_Task input_:
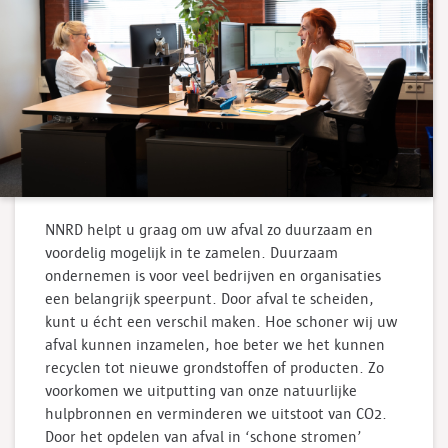
NNRD helpt u graag om uw afval zo duurzaam en
voordelig mogelijk in te zamelen. Duurzaam
ondernemen is voor veel bedrijven en organisaties
een belangrijk speerpunt. Door afval te scheiden,
kunt u écht een verschil maken. Hoe schoner wij uw
afval kunnen inzamelen, hoe beter we het kunnen
recyclen tot nieuwe grondstoffen of producten. Zo
voorkomen we uitputting van onze natuurlijke
hulpbronnen en verminderen we uitstoot van CO2.
Door het opdelen van afval in ‘schone stromen’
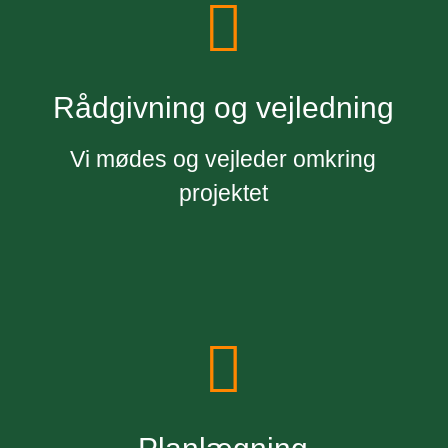
Rådgivning og vejledning
Vi mødes og vejleder omkring
projektet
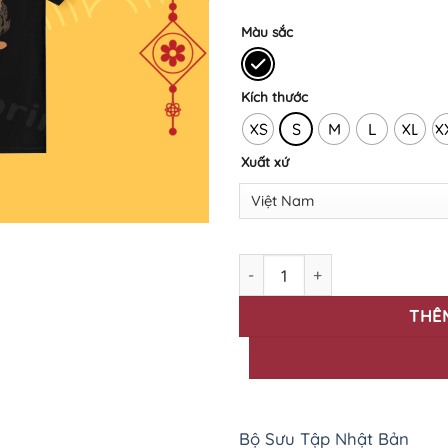
Màu sắc
Kích thước
XS
S
M
L
XL
X
Xuất xứ
Áo thun in họa tiết Nhật Bản 
THÊ
Bộ Sưu Tập Nhật Bản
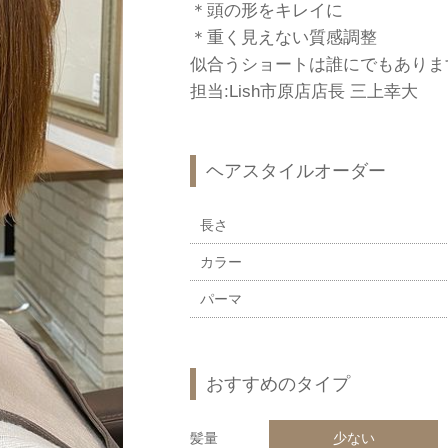
＊頭の形をキレイに
＊重く見えない質感調整
似合うショートは誰にでもありま
担当:Lish市原店店長 三上幸大
ヘアスタイルオーダー
長さ
カラー
パーマ
おすすめのタイプ
髪量
少ない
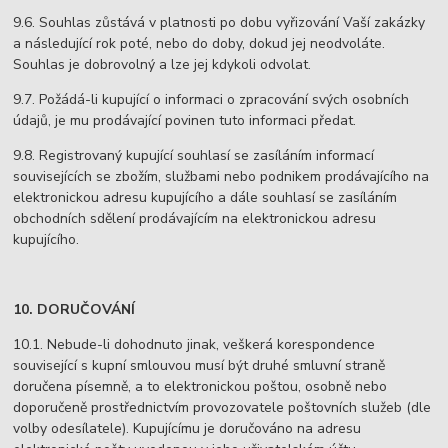
9.6. Souhlas zůstává v platnosti po dobu vyřizování Vaší zakázky
a následující rok poté, nebo do doby, dokud jej neodvoláte.
Souhlas je dobrovolný a lze jej kdykoli odvolat.
9.7. Požádá-li kupující o informaci o zpracování svých osobních
údajů, je mu prodávající povinen tuto informaci předat.
9.8. Registrovaný kupující souhlasí se zasíláním informací
souvisejících se zbožím, službami nebo podnikem prodávajícího na
elektronickou adresu kupujícího a dále souhlasí se zasíláním
obchodních sdělení prodávajícím na elektronickou adresu
kupujícího.
10. DORUČOVÁNÍ
10.1. Nebude-li dohodnuto jinak, veškerá korespondence
související s kupní smlouvou musí být druhé smluvní straně
doručena písemně, a to elektronickou poštou, osobně nebo
doporučeně prostřednictvím provozovatele poštovních služeb (dle
volby odesílatele). Kupujícímu je doručováno na adresu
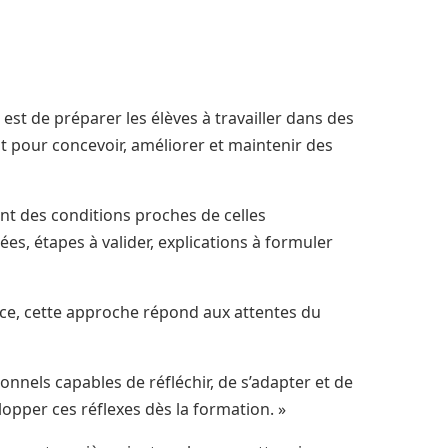
 est de préparer les élèves à travailler dans des
 pour concevoir, améliorer et maintenir des
nt des conditions proches de celles
es, étapes à valider, explications à formuler
ce, cette approche répond aux attentes du
onnels capables de réfléchir, de s’adapter et de
lopper ces réflexes dès la formation. »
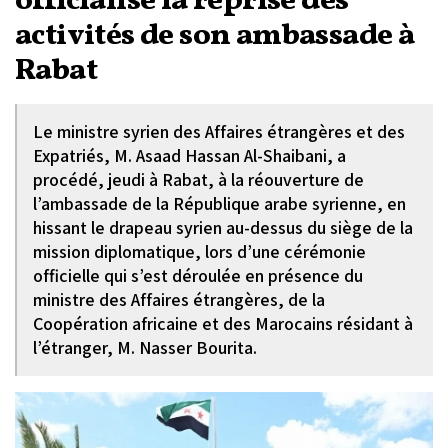
officialise la reprise des
activités de son ambassade à
Rabat
Le ministre syrien des Affaires étrangères et des
Expatriés, M. Asaad Hassan Al-Shaibani, a
procédé, jeudi à Rabat, à la réouverture de
l’ambassade de la République arabe syrienne, en
hissant le drapeau syrien au-dessus du siège de la
mission diplomatique, lors d’une cérémonie
officielle qui s’est déroulée en présence du
ministre des Affaires étrangères, de la
Coopération africaine et des Marocains résidant à
l’étranger, M. Nasser Bourita.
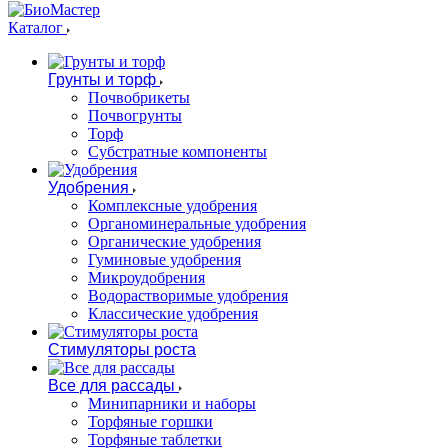
Каталог
Грунты и торф
Почвобрикеты
Почвогрунты
Торф
Субстратные компоненты
Удобрения
Комплексные удобрения
Органоминеральные удобрения
Органические удобрения
Гуминовые удобрения
Микроудобрения
Водорастворимые удобрения
Классические удобрения
Стимуляторы роста
Все для рассады
Минипарники и наборы
Торфяные горшки
Торфяные таблетки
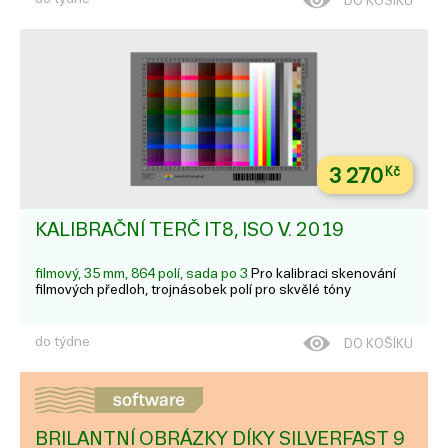
DO KOŠÍKU
3 270
Kč
KALIBRAČNÍ TERČ IT8, ISO V. 2019
filmový, 35 mm, 864 polí, sada po 3
Pro kalibraci skenování
filmových předloh, trojnásobek polí pro skvělé tóny
do týdne
DO KOŠÍKU
BRILANTNÍ OBRÁZKY DÍKY SILVERFAST 9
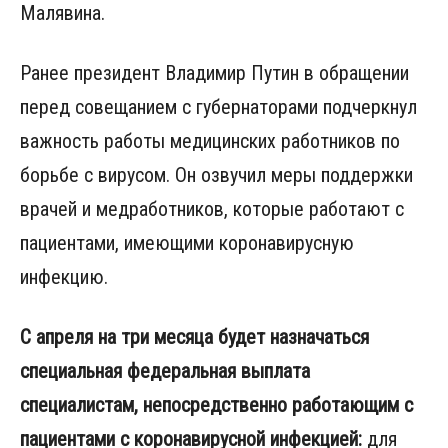
Малявина.
Ранее президент Владимир Путин в обращении
перед совещанием с губернаторами подчеркнул
важность работы медицинских работников по
борьбе с вирусом. Он озвучил меры поддержки
врачей и медработников, которые работают с
пациентами, имеющими коронавирусную
инфекцию.
С апреля на три месяца будет назначаться
специальная федеральная выплата
специалистам, непосредственно работающим с
пациентами с коронавирусной инфекцией:
для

_Your goal_:
Copying begins at the line that holds "специалистам, непосредственно работающим с" and ends at the last line of the data above, with both included and each line kept exactly.

_Solution below_:
специалистам, непосредственно работающим с
пациентами с коронавирусной инфекцией:
для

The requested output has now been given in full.